Ryan Ross, owner of the club Sandbar next door to The Boxx, is looking forward to having the police as his new neighbor.

“Safety is our main priority,” Ross said. “The only people it’s going to scare away are people causing trouble.”

More cameras will be installed soon on 17th Street and Atlantic Avenue, where there’s plenty of foot traffic, and another 15 cameras will be added in the resort area over the next few weeks, McBrien said.

McBrien met with property owners and bar managers last week to talk about other new security measures, including the trimming of bushes and trees to increase visibility. Weapons were found in some bushes around the 19th Street public parking lots when the city landscaped there recently.

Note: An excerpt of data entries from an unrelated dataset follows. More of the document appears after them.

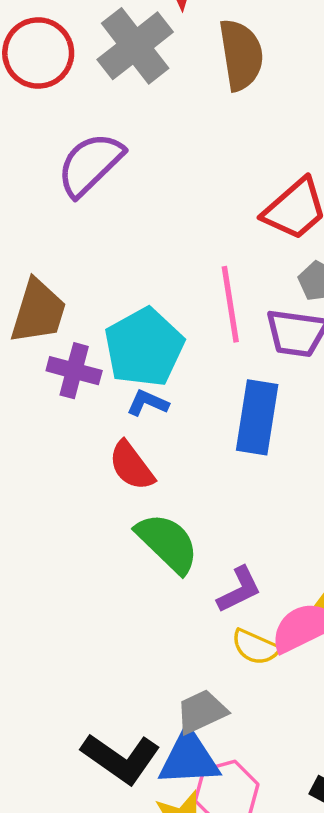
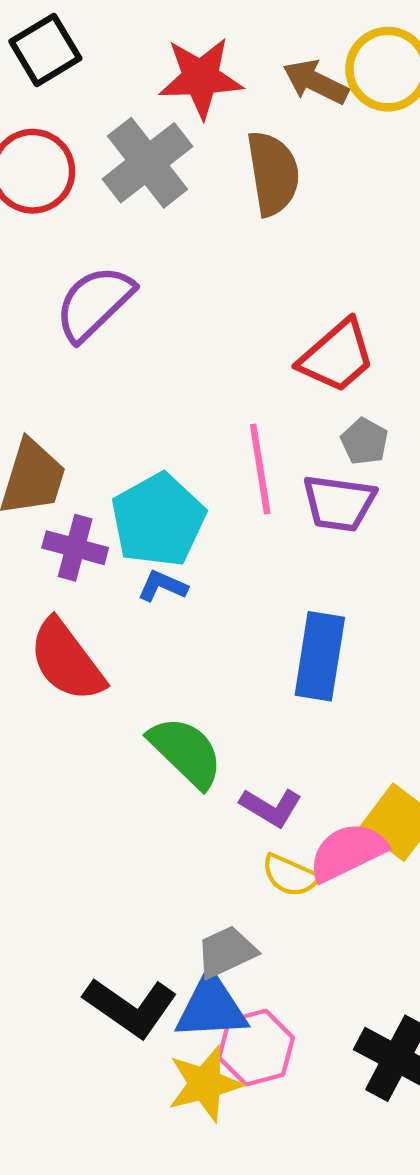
blue rectangle: (257, 417) -> (320, 656), moved
red semicircle: (132, 466) -> (67, 660), moved, size x1.4
purple L-shape: (239, 590) -> (271, 807), turned 57

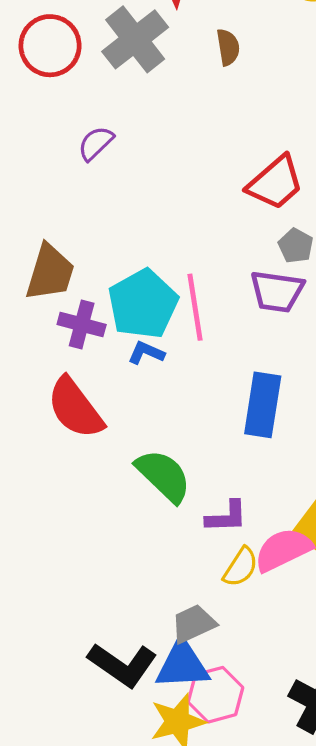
brown semicircle: (273, 173) -> (228, 47), size x0.6
purple semicircle: (94, 303) -> (96, 143), size x0.6
pink line: (260, 469) -> (195, 307), moved
purple L-shape: (271, 807) -> (226, 517), turned -33
yellow semicircle: (290, 875) -> (241, 567), turned -81

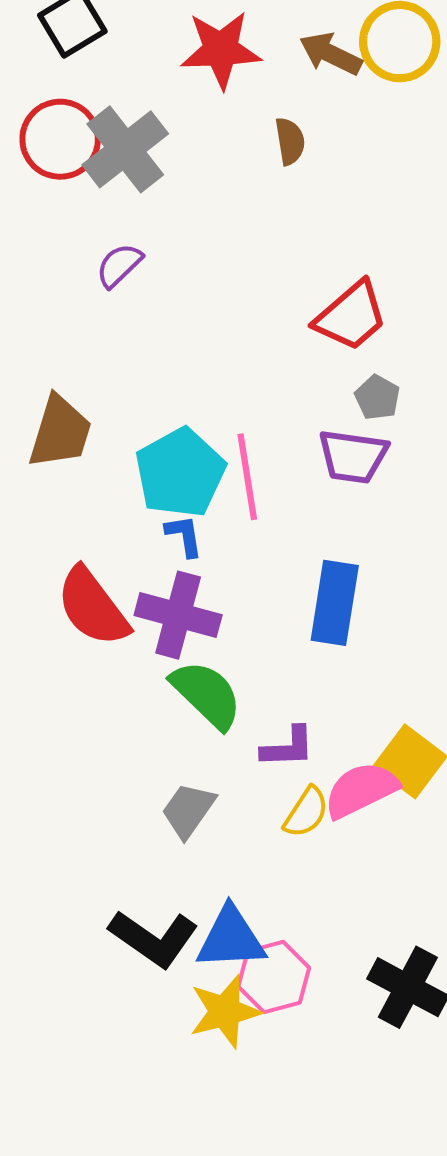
gray cross: (135, 39) -> (125, 149), moved
purple cross: (82, 324) -> (178, 615), moved, size x1.4
blue L-shape: (146, 353) -> (184, 536), turned 57
gray trapezoid: (193, 624) -> (188, 810), moved, turned -30

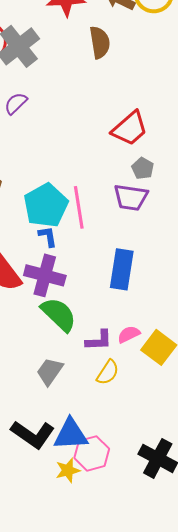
brown semicircle: (290, 141) -> (100, 42), size x1.4
pink semicircle: (361, 790) -> (129, 334), moved, size x0.6
yellow star: (225, 1012) -> (68, 470), size x0.7

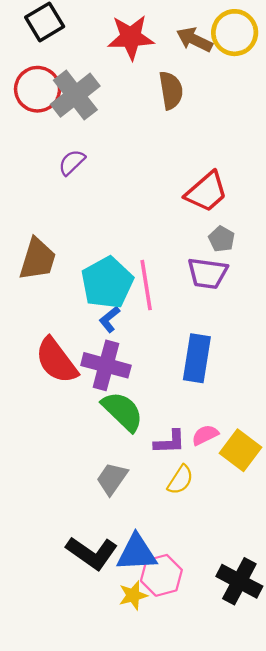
blue L-shape: (48, 236) -> (110, 319), turned -120

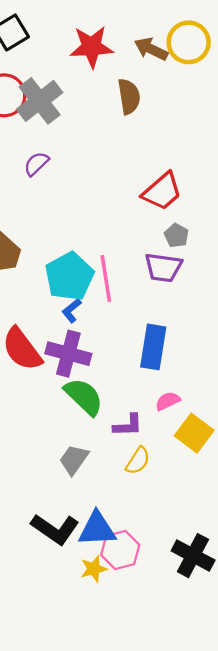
pink semicircle: (205, 435) -> (168, 401), moved

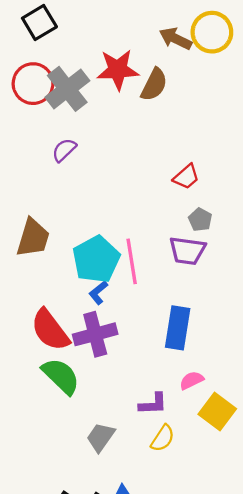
red star: (91, 47) -> (118, 70), moved
brown semicircle: (129, 96) -> (154, 85), turned 36
red trapezoid: (162, 191) -> (186, 177), size x0.7
purple cross: (68, 354) -> (95, 334), turned -30
green semicircle: (84, 397) -> (61, 376), moved

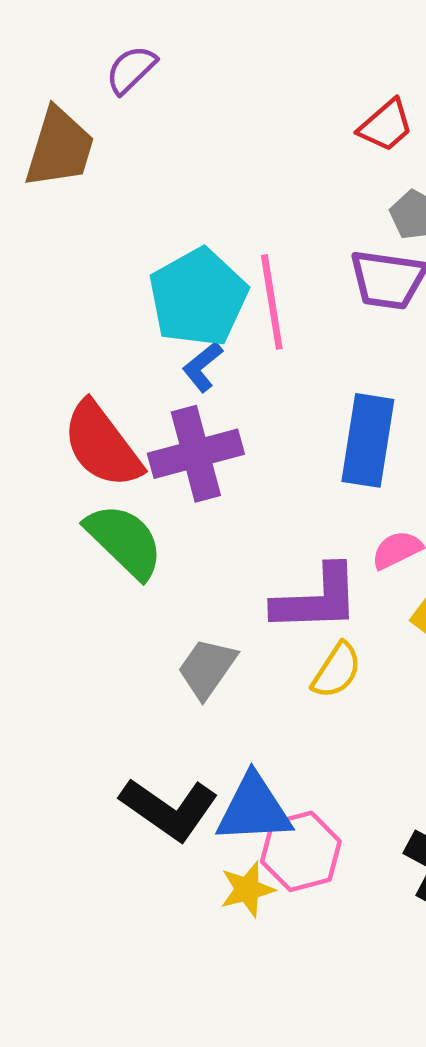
brown trapezoid: (33, 238) -> (60, 148), moved
purple L-shape: (153, 404) -> (316, 599), size x1.5

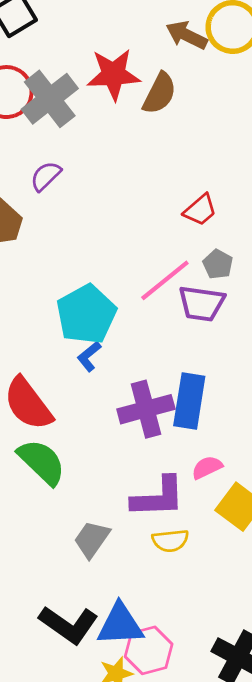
pink line: (272, 302) -> (165, 280), moved, turned 60
purple cross: (196, 454) -> (146, 409), moved
yellow semicircle: (337, 670) -> (170, 541), turned 51

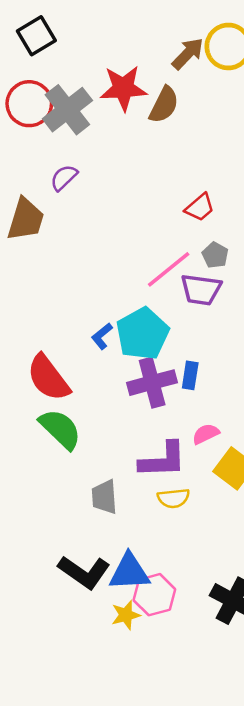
brown arrow: (187, 35) -> (188, 54), turned 108
cyan pentagon: (86, 314) -> (142, 334), moved
blue rectangle: (189, 401) -> (190, 375), size x0.6
gray trapezoid: (92, 539) -> (104, 497), turned -39

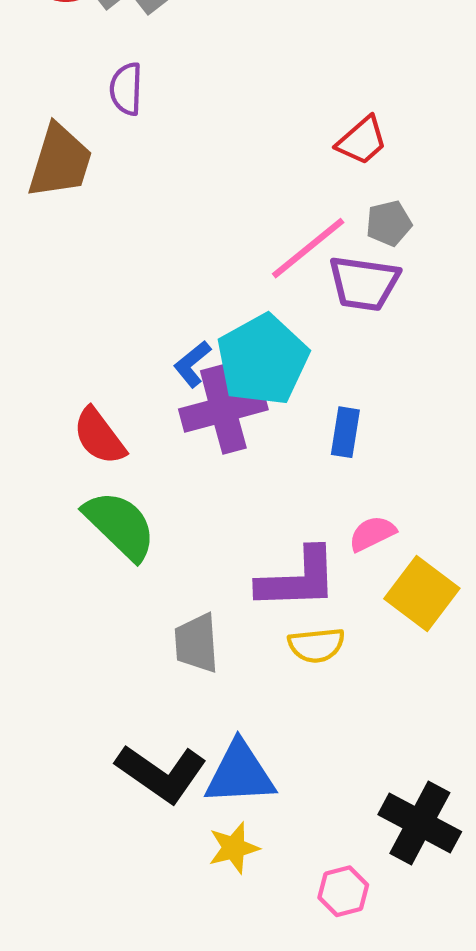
purple semicircle: (64, 178) -> (126, 89), turned -44
gray pentagon: (215, 255) -> (389, 223), turned 30
red semicircle: (48, 378) -> (99, 436), size x0.7
purple cross: (152, 383) -> (223, 409), moved
pink hexagon: (154, 595) -> (343, 891), moved, size x0.7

New devices that will alert police to shots being fired will be installed on hotels in the coming weeks. And three new police liaisons have been assigned to focus on community concerns and building relationships with resort area business owners, McBrien said.

John Zirkle, president of the Virginia Beach Hotel Association and a member of RAC, asked McBrien at Thursday’s meeting if anything can be done about pedestrians playing amplified music and “dropping f-bombs” late at night on the Boardwalk. Several hotel owners are concerned that the music is drawing large crowds and disturbing guests, Zirkle said.

McBrien said the music is considered free speech protected by the First Amendment, but he’s part of a group that is rewriting the city’s noise ordinance in hopes to lower the volume.